Nearly simultaneously with issuance of the IITF Privacy Principles, the Council of Ministers of the European Commission adopted a Council Directive "on the protection of individuals with regard to the processing of personal data and on the free movement of such data" (the EU Directive).9 The EU Directive requires members states to conform their national privacy laws by mid-1998.
Under the EU Directive, personal data must be collected for specified and legitimate purposes and "not processed in a way incompatible with those purposes."10 Data must be adequate, relevant, accurate, current, not excessive, and must not be kept in identifying form for any longer than necessary.11 Personal data may be processed only if the data subject has consented "unambiguously" or if the processing falls within an exception, some of which include contract, legal obligation, or where a data subject's "fundamental rights and freedoms" in the personal information do not outweigh the legitimate interests of the data gatherer and where processing is necessary to pursue these interests.12 Under the EU Directive, member states must provide judicial remedies for any breach of the rights guaranteed, and adopt enforcement mechanisms, including sanctions for infringements of the privacy laws enacted in conformance with the Directive.13 The EU Directive requires member states to establish supervisory authorities to monitor the application of national law adopted pursuant to the EU Directive.
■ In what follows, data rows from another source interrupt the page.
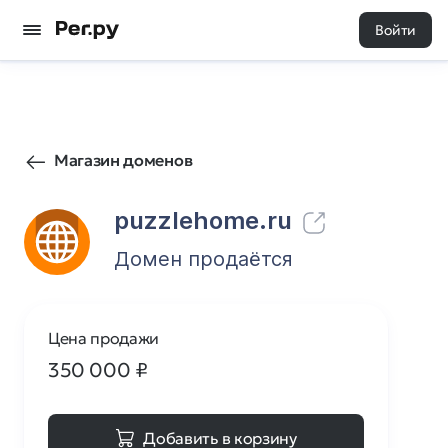
Войти
3
0
Магазин доменов
puzzlehome.ru
Домен продаётся
Цена продажи
350 000
₽
Добавить в корзину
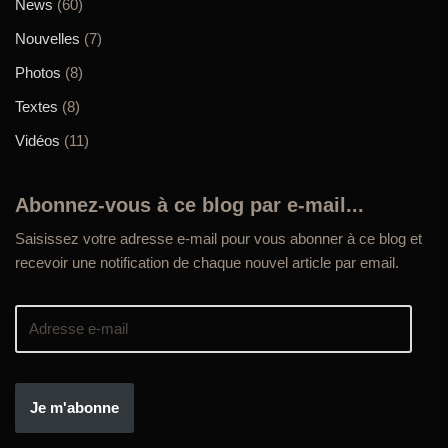
News
(60)
Nouvelles
(7)
Photos
(8)
Textes
(8)
Vidéos
(11)
Abonnez-vous à ce blog par e-mail...
Saisissez votre adresse e-mail pour vous abonner à ce blog et
recevoir une notification de chaque nouvel article par email.
Je m'abonne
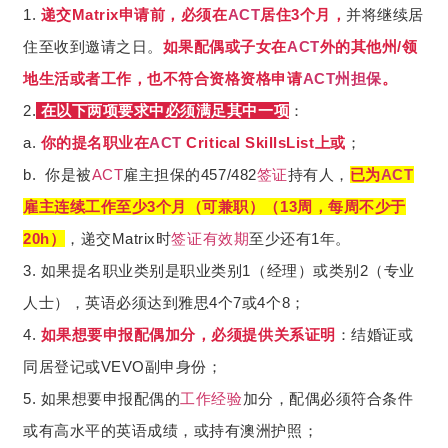
1.
递交Matrix申请前，必须在
ACT
居住3个月，
并将继续居
住至收到邀请之日。
如果配偶或子女在
ACT
外的其他州/领
地生活或者工作，也不符合资格资格申请
ACT
州担保
。
2.
在以下两项要求中必须满足其中一项
：
a.
你的提名职业在
ACT
Critical SkillsList上或
；
b. 你是被
ACT
雇主担保的457/482
签证
持有人，
已为
ACT
雇主连续工作至少3个月（可兼职）（13周，每周不少于
20h）
，递交Matrix时
签证
有效期
至少还有1年。
3. 如果提名职业类别是职业类别1（经理）或类别2（专业
人士），英语必须达到雅思4个7或4个8；
4.
如果想要申报配偶加分，必须提供关系证明
：结婚证或
同居登记或VEVO副申身份；
5. 如果想要申报配偶的
工作经验
加分，配偶必须符合条件
或有高水平的英语成绩，或持有澳洲护照；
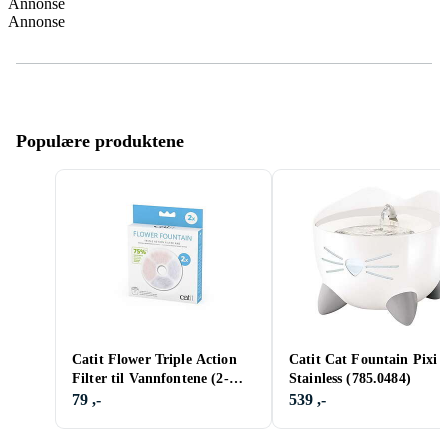
Annonse
Annonse
Populære produktene
Catit Flower Triple Action
Catit Cat Fountain Pixi 
Filter til Vannfontene (2-
Stainless (785.0484)
pakke)
79 ,-
539 ,-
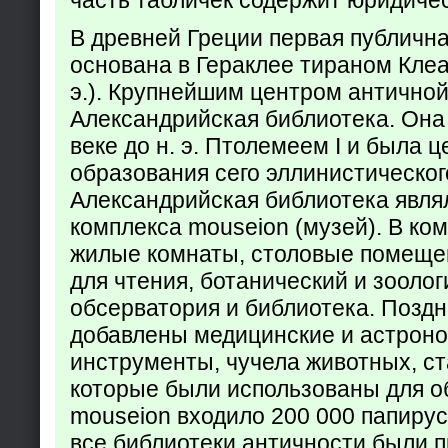
часть табличек содержит юридич
В древней Греции первая публичн
основана в Гераклее тираном Клеар
э.). Крупнейшим центром античной
Александрийская библиотека. Она б
веке до н. э. Птолемеем I и была 
образования сего эллинистическог
Александрийская библиотека явля
комплекса mouseion (музей). В ко
жилые комнаты, столовые помеще
для чтения, ботанический и зоолог
обсерватория и библиотека. Поздн
добавлены медицинские и астрон
инструменты, чучела животных, ст
которые были использованы для о
mouseion входило 200 000 папирус
все библиотеки античности были п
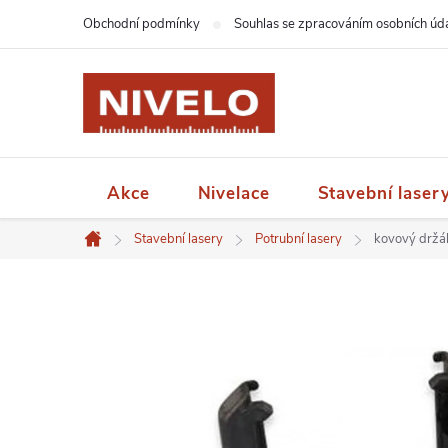
Přejít
Obchodní podmínky
Souhlas se zpracováním osobních úd
na
obsah
Akce
Nivelace
Stavební laser
Stavební lasery
Potrubní lasery
kovový držák
Domů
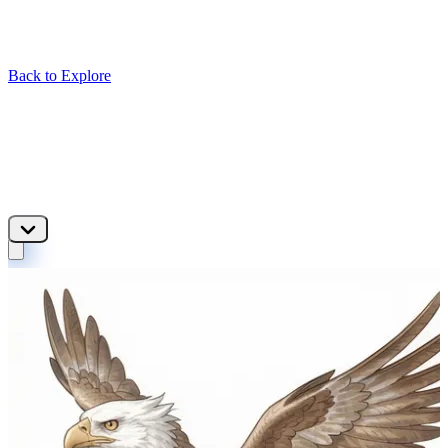
Back to Explore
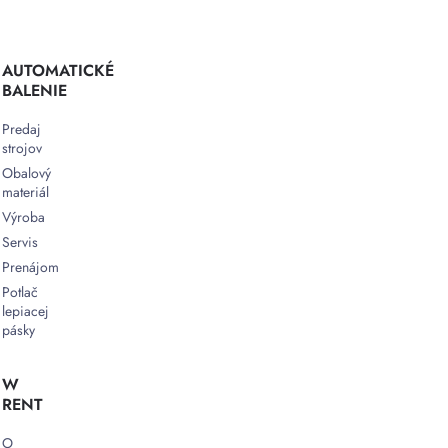
AUTOMATICKÉ
BALENIE
Predaj
strojov
Obalový
materiál
Výroba
Servis
Prenájom
Potlač
lepiacej
pásky
W
RENT
O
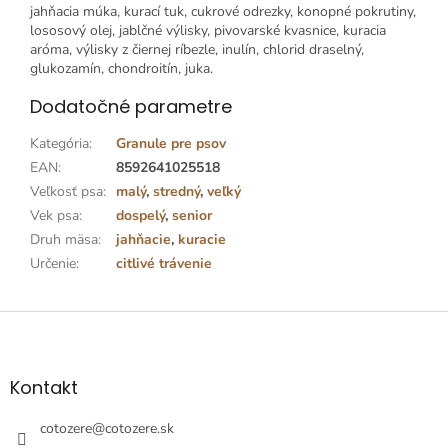
jahňacia múka, kurací tuk, cukrové odrezky, konopné pokrutiny,
lososový olej, jablčné výlisky, pivovarské kvasnice, kuracia
aróma, výlisky z čiernej ríbezle, inulín, chlorid draselný,
glukozamín, chondroitín, juka.
Dodatočné parametre
Kategória
:
Granule pre psov
EAN
:
8592641025518
Veľkosť psa
:
malý
,
stredný
,
veľký
Vek psa
:
dospelý
,
senior
Druh mäsa
:
jahňacie
,
kuracie
Určenie
:
citlivé trávenie
Z
á
p
ä
Kontakt
t
i
cotozere
@
cotozere.sk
The supervisory authorities are required to have investigatory authority, effective powers of intervention, and the power to engage in legal proceedings or to bring violations to the attention of judicial authorities.14
Article 25(2) of the EU Directive requires member states to ensure that personal data is transferred only to third countries with "adequate" privacy protection.15 Adequacy is to be determined on a case by case basis in light of all the circumstances surrounding a particular data transfer.16 The U.S. and EU are discussing how the EU Directive might affect transatlantic data flow, but these discussions are in early stages. Nevertheless, no discussion of online privacy protection can be complete without appropriate consideration of the EU Directive and its implications for international trade in the Information Age.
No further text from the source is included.